Tuesday, January 25, 2005

I Capture The Castle

"I write this sitting in the kitchen sink. That is, my feet are in it;" - I Capture The Castle; Dodie Smith. The famous first line from the book. Its an amazing book. Trust me. Read it.

I'm home alone, enjoying the tranquility and the nice cool breeze. I love afternoons like these. Quiet and peaceful. There's been so much to blog about but I'll keep it short. I've been so depressed lately especially during the wee hours in the morning. Everyday by 0200 I'm already physically worn out but I just can't sleep. Worry after worry, thought after thought just goes through my mind. All I want to do is just close my eyes and wake up to another day but it can't be done. 24 hours in a day isn't enough for me, it really isn't enough. There's so much to do, so much to say but there's only 24 hours. I'm afraid, scared, worried and what have you. I can't stop thinking about the projects, SIP placement etc etc. What if I don't get Cathay? Really. I'll probably just break down like I did when I didn't get Mass Comm in NP. What if I screw it up like I did for Mass Comm? God please, let me get into Cathay. Please.

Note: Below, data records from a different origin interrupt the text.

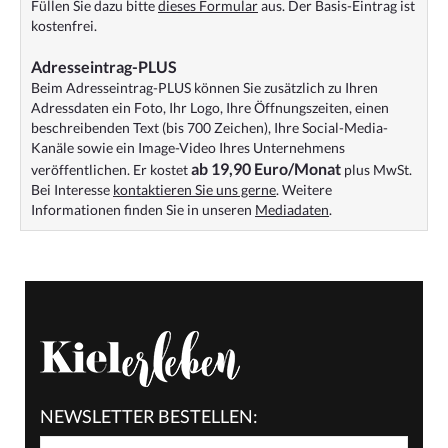
Füllen Sie dazu bitte
dieses Formular
aus. Der Basis-Eintrag ist
kostenfrei.
Adresseintrag-PLUS
Beim Adresseintrag-PLUS können Sie zusätzlich zu Ihren
Adressdaten ein Foto, Ihr Logo, Ihre Öffnungszeiten, einen
beschreibenden Text (bis 700 Zeichen), Ihre Social-Media-
Kanäle sowie ein Image-Video Ihres Unternehmens
ab 19,90 Euro/Monat
veröffentlichen. Er kostet
plus MwSt.
Bei Interesse
kontaktieren Sie uns gerne
. Weitere
Informationen finden Sie in unseren
Mediadaten
.
NEWSLETTER BESTELLEN:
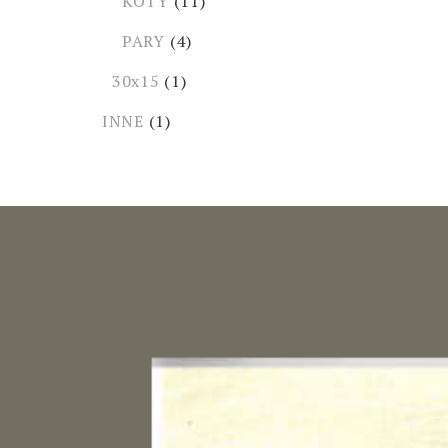
KOTY
(11)
PARY
(4)
30x15
(1)
INNE
(1)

On the other hand, I'm glad to have Smelly Beef (who wakes up at 0400 to let me hear her voice although she has work in the morning), Bestie Quek and Sel (whom I know will always be there for me no matter what) and Darlings Ryl, Leong and Chy (who will listen to me and give me a hug when I need one). Thanks yall. I love yall dearly. Off to fully utilize the 24 hours now.